[[ Material for the task, beginning ]]

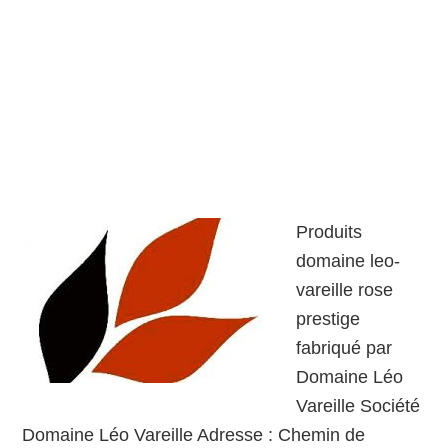
Produits
domaine leo-
vareille rose
prestige
fabriqué par
Domaine Léo
Vareille Société
Domaine Léo Vareille Adresse : Chemin de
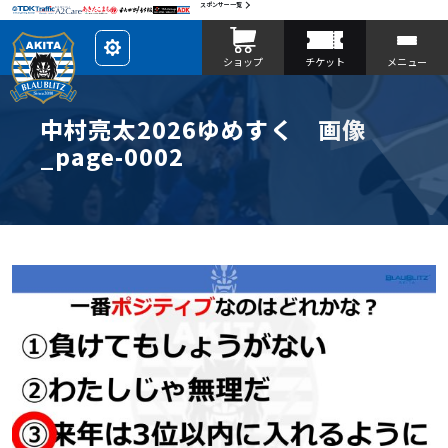
スポンサー一覧
レ
ショップ
チケット
メニュー
イ
ア
ウ
ト
を
中村亮太2026ゆめすく 画像
カ
ス
_page-0002
タ
マ
イ
ズ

[[ Material for the task, end ]]

### Work request
Return each line above exactly; any pictures are to be skipped.

### Result
Produits
domaine leo-
vareille rose
prestige
fabriqué par
Domaine Léo
Vareille Société
Domaine Léo Vareille Adresse : Chemin de
スポンサー一覧
レ
ショップ
チケット
メニュー
イ
ア
ウ
ト
を
中村亮太2026ゆめすく 画像
カ
ス
_page-0002
タ
マ
イ
ズ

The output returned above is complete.